Blogging Killed the Newspaper Star

In 1979, the Buggles informed the world that video killed the radio star. Now, the question facing our generation is whether blogging will kill the newspaper star. As the catchy pop song taught us, the golden age of technology past is inevitably swept away for the glitz and glamour of the new.

In terms of print newspapers, this is beginning to ring eerily true. Even some of the most established newspaper conglomerates aren’t immune to the effects of online news sources. The New York Times, for example, has experienced a series of layoffs, increased prices at the newsstand, decreased readership, and stock market woes.

Amid this kind of turmoil, the diminished quality of print papers becomes somewhat understandable. Just because you have fewer staff members doesn’t mean there is less work to complete. This situation quickly results in overworked employees and an inevitable downturn in output quality. And why would talented, independent thinking writers and editors want to jump onto a sinking ship? They’re taking their employment (and their interesting stories) to more profitable endeavors.

And all of these effects come on the heels of an increased interest and readership in online news sources.

As the news moves viral, there are two major ways that print mediums just can’t compete—money and availability. In terms of dollars and cents, people are hesitant to pay for a service that they can get free through their laptop. This simple fact could account for a good chunk of lost readership.

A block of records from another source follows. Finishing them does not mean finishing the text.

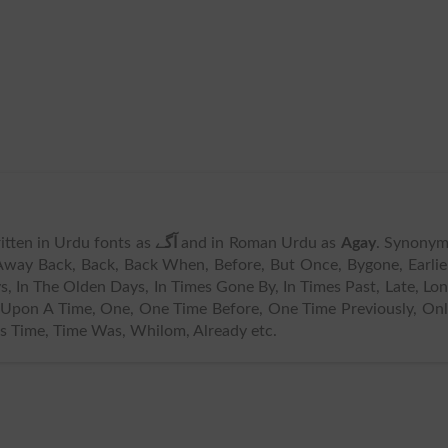
written in Urdu fonts as
آگے
and in Roman Urdu as
Agay
. Synonym
Away Back, Back, Back When, Before, But Once, Bygone, Earlie
s, In The Olden Days, In Times Gone By, In Times Past, Late, Lo
Upon A Time, One, One Time Before, One Time Previously, On
s Time, Time Was, Whilom, Already etc.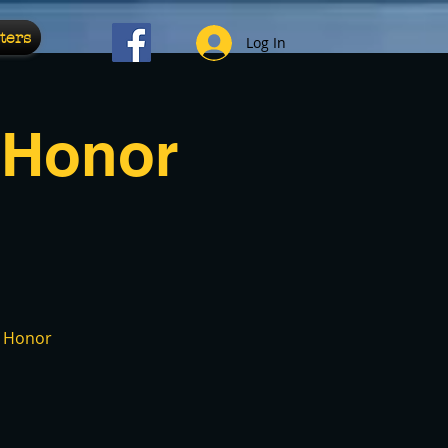
ters
Log In
 Honor
f Honor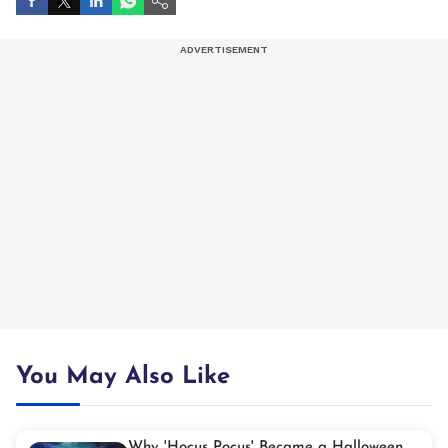
You May Also Like
Why 'Hocus Pocus' Became a Halloween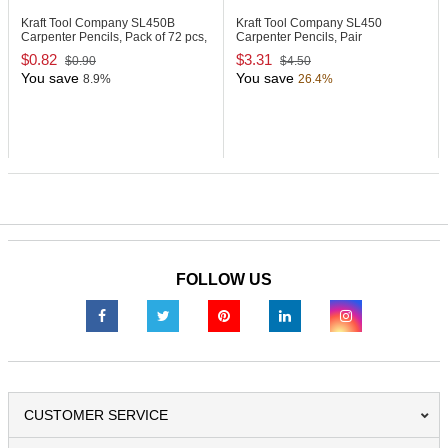
Kraft Tool Company SL450B
Kraft Tool Company SL450
Carpenter Pencils, Pack of 72 pcs,
Carpenter Pencils, Pair
Bulk
$0.82
$3.31
$0.90
$4.50
You save
You save
8.9%
26.4%
FOLLOW US
CUSTOMER SERVICE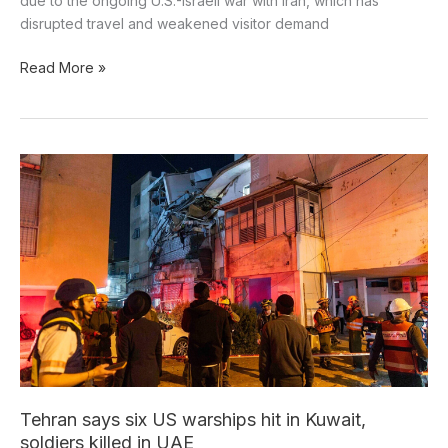
due to the ongoing U.S.-Israeli war with Iran, which has
disrupted travel and weakened visitor demand
Read More »
Tehran
says
six
US
warships
hit
in
Kuwait,
soldiers
killed
in
UAE
Tehran says six US warships hit in Kuwait,
soldiers killed in UAE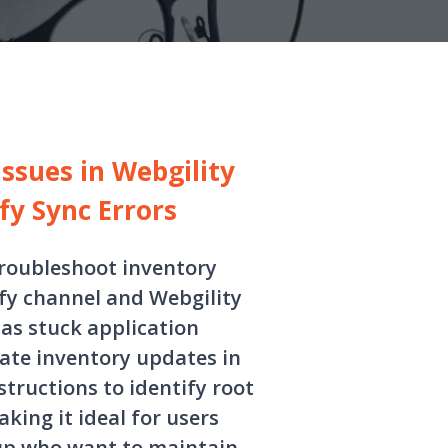
ssues in Webgility
fy Sync Errors
troubleshoot inventory
fy channel and Webgility
as stuck application
ate inventory updates in
structions to identify root
king it ideal for users
up who want to maintain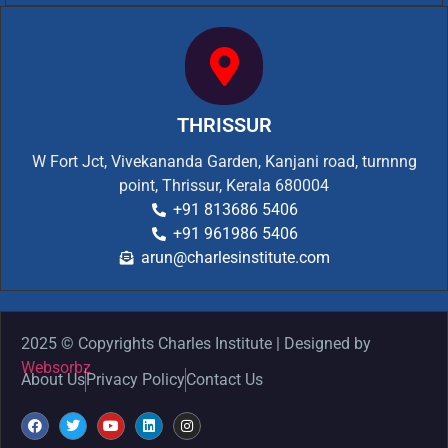
THRISSUR
W Fort Jct, Vivekananda Garden, Kanjani road, turnnng
point, Thrissur, Kerala 680004
+91 813686 5406
+91 961986 5406
arun@charlesinstitute.com
2025 © Copyrights Charles Institute | Designed by
Websorbz
About Us
Privacy Policy
Contact Us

And the other edge is perhaps even more detrimental to print papers. Online news sources have a constant stream of up-to-the-minute news alerts. Stories are being posted across the web every minute of every day. Newspapers, on the other hand, have one shot, once a day. And for many laptop junkies, hour old news has already become stale news.

Another unexpected event pushing out the newspaper is its dissonance with a “go green” attitude. That is, people are becoming more and more hesitant to support an institution that, day in and day out, requires a tremendous amount of downed trees. The wireless media outlets are simply more eco-friendly, and in this day and age, that’s a very attractive label to possess.

The fate of print papers remains to be seen, but perhaps the final nail in the newspaper coffin is that even the largest stigma surrounding online news sources is beginning to dissipate. While articles found online used to be suspect at best, blogs and online news outlets have gained a surprising amount of credibility in a short time. Signifying a turning tide, even journalists are turning to established blogs in order to do research for stories that end up on the front page of print papers.

I wouldn’t expect newspapers to disappear from our doorsteps anytime soon. But the younger generation isn’t going to be the “younger generation” forever. Their preference for online news may just eventually become the standard, and then it will be goodbye newspaper star.